失われた怪談話・六「時を回す」


「ピヨ助くん!」


 校舎裏。わたしはピヨ助くんに駆け寄った。

 だけど呼んでも反応がなくて、肩は……叩きにくかったから、頭をぽんと叩いた。


「あれ? ピヨ助くん?」


 それでも反応が無く、わたしは何度かぽんぽんと叩きながら、正面に回り込む。


「ねぇピヨ助くん? ピヨ助くんってば!」


 明らかに様子がおかしかった。

 まん丸な瞳は、なにも映していない。

 無機質で作り物のような目とクチバシ。まるで本物の着ぐるみのようだ。



「せっかく会えたのに……。どうすればいいの?」


 揺さ振ってみてもまったく反応がない。魂が抜けてるみたいだ。幽霊なのに。

 わたしはどうしたらいいか途方に暮れてしまう。


 思わず天を仰いで――屋上のフェンスが目に入った。


「そういえば……屋上で見た風見鶏って、この辺りだったよね」


 上の方は暗くて見えづらい。なんとか目を凝らしてフェンスの上を探してみたけど、風見鶏の姿はどこにもなかった。

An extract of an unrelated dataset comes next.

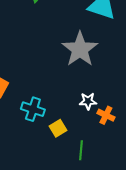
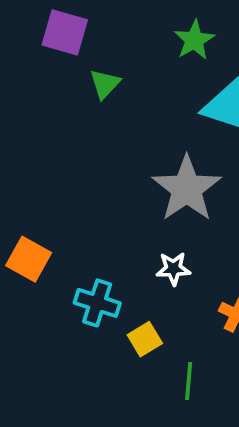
white star: (88, 101) -> (173, 269), moved

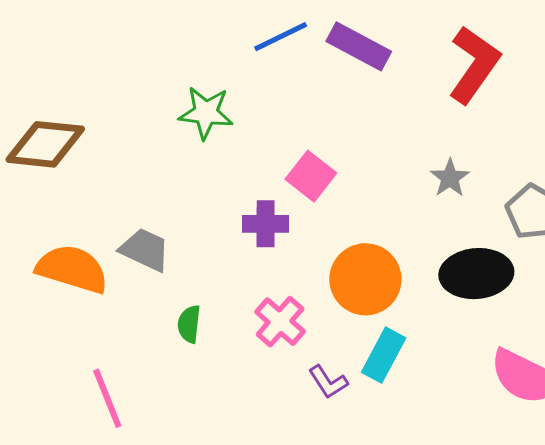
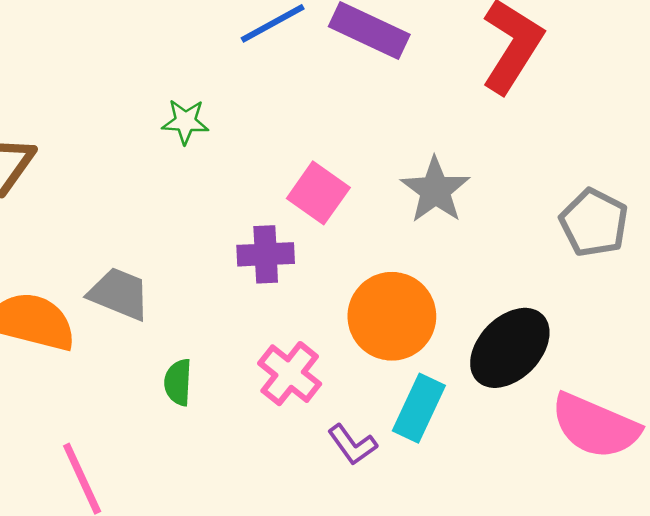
green star: (206, 113) -> (185, 122), size x0.7
gray star: (450, 178) -> (435, 190), moved, size x1.4
black ellipse: (476, 274) -> (510, 348), moved, turned -38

「『失われた風見鶏』……かぁ。よくよく考えると、不思議な話だよね」


 そもそも風見鶏って? 怪談の内容には、風見鶏が無くなったとか、そういう話はなかった。

 怪談そのものが消えかけていたみたいだけど、それとタイトルは関係ないはず。

 ピヨ助くんも、話の舞台は屋上なのに、こんなところにいるし。


 これってもしかして、ぜんぜん情報が足りてないんじゃ?


「うーん……。あ、そうだ。こんな時は」


 わたしはポケットからピヨ助くんの手帳を取り出す。わからない時は、怪談調査手帳を読めばいい。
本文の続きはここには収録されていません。